Segment Start: Dataset extract

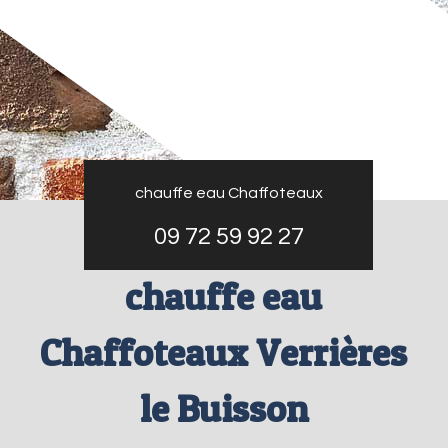
chauffe eau Chaffoteaux
09 72 59 92 27
chauffe eau
Chaffoteaux Verrières
le Buisson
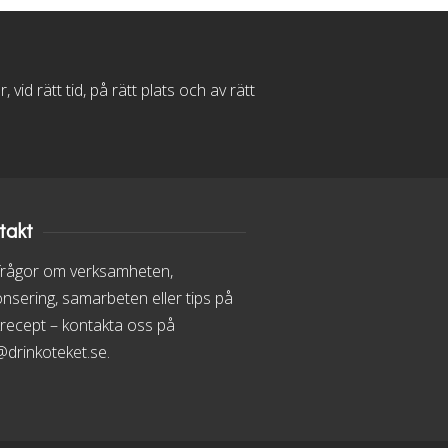
d rätt tid, på rätt plats och av rätt
takt
frågor om verksamheten,
nsering, samarbeten eller tips på
krecept – kontakta oss på
@drinkoteket.se.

Segment End: Dataset extract

> **Description of the task**
With pictures excluded, the data must be transcribed in full and to the letter.

> **Answer section**
chauffe eau Chaffoteaux
09 72 59 92 27
chauffe eau
Chaffoteaux Verrières
le Buisson
d rätt tid, på rätt plats och av rätt
takt
frågor om verksamheten,
nsering, samarbeten eller tips på
krecept – kontakta oss på
@drinkoteket.se.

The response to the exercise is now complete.